No debate na Band, Bolsonaro chamou Lula de ex-presidiário. O líder petista esteve preso em razão de uma condenação por corrupção passiva e lavagem de dinheiro, no caso do triplex do Guarujá. Lula foi solto depois de o Supremo Tribunal Federal (STF) considerar que o juiz da primeira instância Sérgio Moro, além de ter atuado de forma parcial no caso, era incompetente para julgar a causa. Encaminhado depois à Justiça Federal de Brasília, o processo foi arquivado em razão do decurso do prazo prescricional.

Ou seja, os benefícios de uma empreiteira, entregues na modalidade de reforma de um imóvel na praia e reconhecidos numa delação, suscitaram a prisão de Lula, prisão esta que Bolsonaro faz questão de relembrar na campanha eleitoral.
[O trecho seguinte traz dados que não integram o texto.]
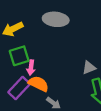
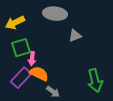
gray triangle: (89, 68) -> (75, 36), moved

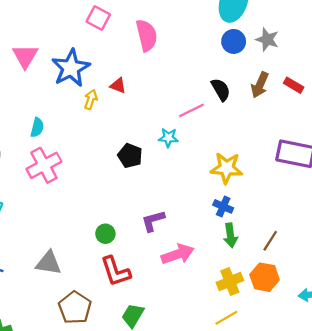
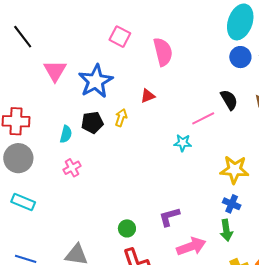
red triangle: (118, 85) -> (148, 96), moved, turned -42
yellow arrow: (91, 99) -> (121, 118), moved
black pentagon: (130, 156) -> (92, 122), moved, turned -30
pink cross: (44, 165) -> (72, 168), size x0.6
green arrow: (230, 235) -> (226, 230), moved

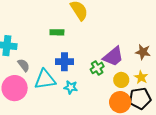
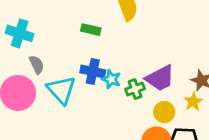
yellow star: (141, 77) -> (193, 102), moved
cyan triangle: (45, 79) -> (61, 90), turned 45
cyan star: (71, 87) -> (111, 79), moved

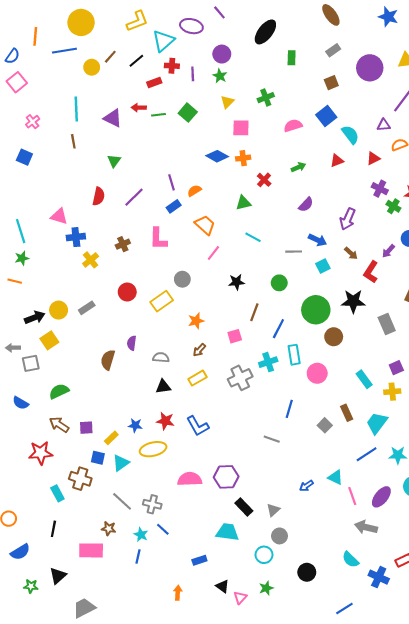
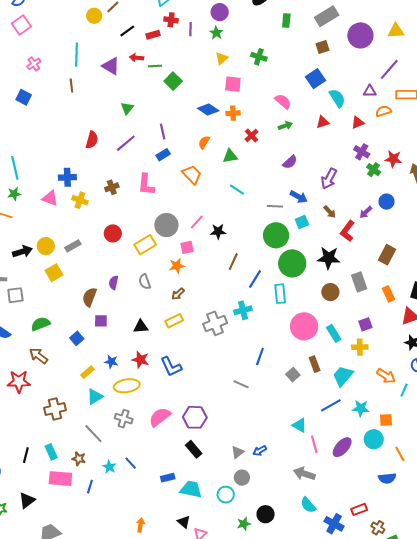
gray rectangle: (333, 50) -> (327, 16), size x1.6
black line: (136, 61) -> (127, 31), moved
green cross: (266, 98) -> (259, 57), turned 35
green square: (188, 113) -> (173, 81), moved
pink semicircle: (293, 126) -> (283, 101), moved, turned 54
green triangle: (114, 161) -> (127, 108), moved
orange semicircle: (194, 191) -> (204, 142), moved, turned -32
pink triangle: (59, 216) -> (50, 198), moved
pink line: (213, 253) -> (197, 222), moved
yellow cross: (91, 260) -> (80, 200), turned -35
gray circle: (182, 279) -> (166, 225), size x1.5
green circle: (279, 283) -> (276, 235), moved, size x1.6
pink square: (235, 336) -> (187, 247), moved
brown circle: (334, 337) -> (330, 292), moved
yellow square: (49, 340) -> (54, 273), moved
cyan rectangle: (294, 355) -> (280, 294), moved
gray semicircle: (161, 357) -> (145, 282), moved, turned -119
pink circle: (317, 373) -> (304, 326), moved, size x1.4
purple square: (86, 428) -> (101, 321), moved
blue square: (98, 458) -> (77, 338), moved, turned 32
brown cross: (80, 479) -> (55, 409), turned -35
pink semicircle: (190, 479) -> (160, 417), turned -40
blue arrow: (306, 486) -> (260, 451), moved
cyan rectangle: (57, 493) -> (51, 452), moved
gray cross: (152, 504) -> (124, 419), moved
black rectangle: (244, 507) -> (194, 449), moved
gray arrow: (366, 527) -> (304, 474), moved
cyan trapezoid: (227, 532) -> (191, 489), moved
blue line: (138, 556) -> (90, 487), moved
blue rectangle: (199, 560) -> (168, 478), moved
green star: (266, 588) -> (244, 524), moved

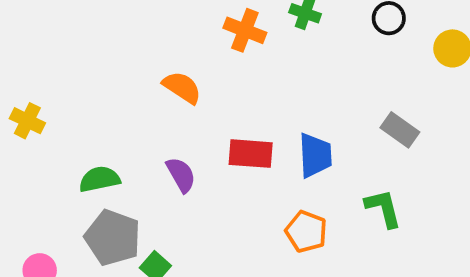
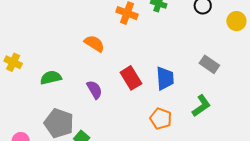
red rectangle: (251, 154) -> (131, 78), turned 55
green semicircle: (99, 179) -> (51, 78), moved
green L-shape: (383, 208) -> (201, 106), turned 70

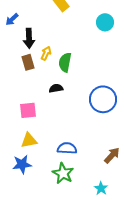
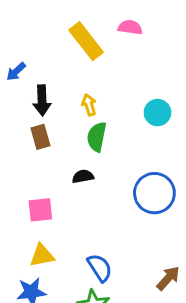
cyan circle: (105, 22) -> (157, 113), moved
yellow arrow: (46, 53) -> (89, 105), moved, turned -40
blue semicircle: (67, 148) -> (100, 268), turned 54

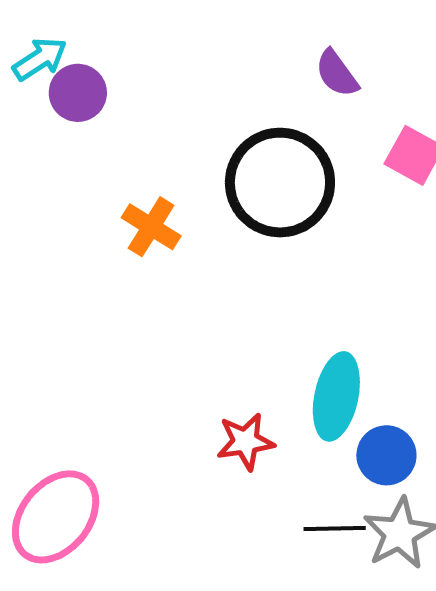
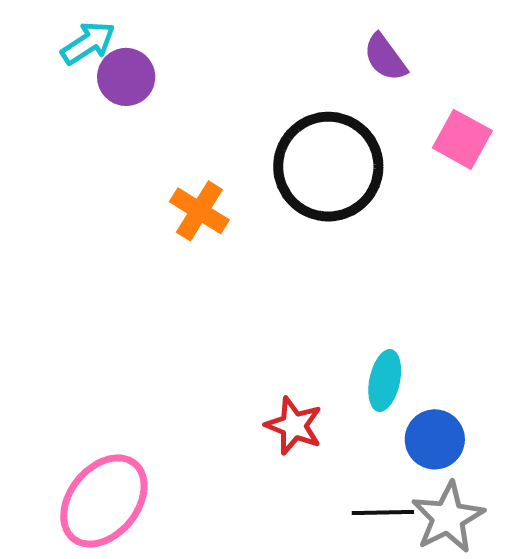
cyan ellipse: (336, 396) -> (385, 380), size x0.7
red star: (245, 442) -> (294, 426), turned 30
A ironia – ou a incrível desfaçatez – é que Jair Bolsonaro e sua família não têm problemas apenas com um único imóvel na praia. Levantamento realizado pelo site UOL, a partir de dados públicos, revelou que, desde os anos 90, o presidente, seus irmãos e seus filhos negociaram nada menos que 107 imóveis, dos quais pelo menos 51 foram adquiridos total ou parcialmente com uso de dinheiro vivo. Em valores corrigidos pelo IPCA, o montante pago em dinheiro vivo equivale a R$ 25,6 milhões.

Não é crime comprar imóveis usando dinheiro vivo, mas é muito estranho esse peculiar padrão de comportamento ao longo de tanto tempo, envolvendo quantias tão grandes. Além disso, há duas circunstâncias agravantes. Durante o período, Jair Bolsonaro sempre ocupou cargos políticos, recebendo seu salário em conta bancária. A princípio, não havia por que movimentar tanto dinheiro vivo.

Em segundo lugar, existem fundadas suspeitas de que, nos gabinetes parlamentares de Jair Bolsonaro e de seus filhos, foi corrente a prática da “rachadinha”, um sistema de apropriação pelo parlamentar dos salários de seus assessores. Revelado pelo Estadão, o assunto veio à tona depois das eleições de 2018, quando o Ministério Público do Estado do Rio de Janeiro investigava Flávio Bolsonaro por condutas suspeitas em seu gabinete na Assembleia Legislativa do Estado do Rio de Janeiro. Um dos principais investigados era Fabrício Queiroz, amigo de Jair Bolsonaro e homem de confiança da família. Em 2020, Flávio foi denunciado por peculato, lavagem de dinheiro e organização criminosa. Depois de muitas idas e vindas processuais – o filho mais velho do presidente obteve o foro privilegiado no caso –, o Tribunal de Justiça do Rio de Janeiro rejeitou a denúncia.

Ao longo desses anos, as suspeitas de rachadinha e lavagem de dinheiro envolvendo a família Bolsonaro só ganharam novos indícios, em especial dois fatos: os cheques de Fabrício Queiroz na conta da primeira-dama Michelle Bolsonaro e a movimentação atípica de dinheiro vivo na loja de chocolate de Flávio no Rio de Janeiro. No entanto, Jair Bolsonaro nunca explicou essas suspeitas. Sempre que questionado, respondeu agredindo, ironizando ou simplesmente encerrando a entrevista.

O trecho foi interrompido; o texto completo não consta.